London (AFP) - Children in all state schools in England would be given "age-appropriate" sex and relationships education from the age of seven under plans announced Tuesday by the Liberal Democrats.

Financial literacy and citizenship would also be taught as part of what Deputy Prime Minister Nick Clegg's party termed a "Curriculum for Life".

The plans form part of the Lib Dem manifesto for the 2015 general election and would make personal, social and health education (PSHE) compulsory in all state-funded schools, including academies and free schools.

Compulsory sex and relationships education would be extended to key stage 2, which covers primary school children aged between seven and 11.

Under existing policy, sex education is obligatory in local authority-run state secondary schools, but not in academies or free schools.

Liberal Democrat schools minister David Laws said: "It is vitally important that children learn all the life skills they need when they are at school, and Liberal Democrats believe that should include learning financial literacy, citizenship and age-appropriate sex and relationship education.

"We believe that by educating children about sex and relationships in an appropriate way we can help them to make informed choices in their personal lives and ensure that they have the best opportunity to succeed in life."
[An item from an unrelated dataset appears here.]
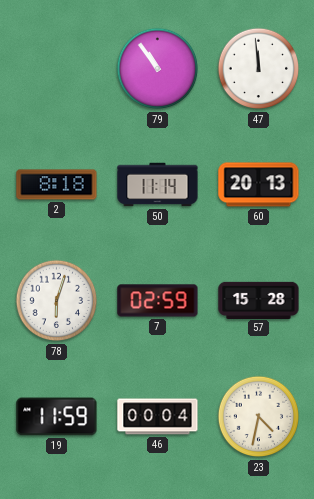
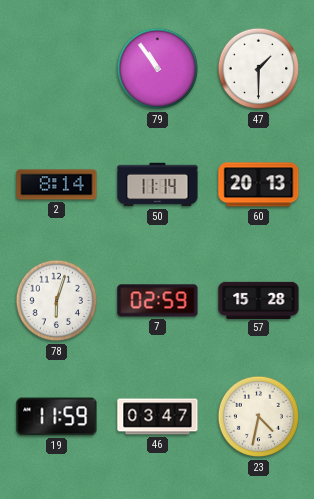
47: 11:59 -> 1:30
2: 8:18 -> 8:14
46: 00:04 -> 03:47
The announcement appears to signal a move by the Liberal Democrats to distance themselves from their Conservative coalition partners ahead of next May's election.

Compulsory PSHE has been "strongly resisted" by the Conservatives within the coalition government, the Lib Dems said.

The Department for Education (DfE) stressed that sex education is considered a key requirement for all young people.

"Sex and relationship education is compulsory in all maintained secondary schools and many primary schools also teach it in an age-appropriate manner.

"We also expect academies and free schools to deliver relationship education as part of their provision of a broad and balanced curriculum," a DfE spokesman said.

Financial literacy has been made compulsory for the first time ever for 11-to-16 year olds, covering budgeting and money management and the principles of financial services, the DfE added.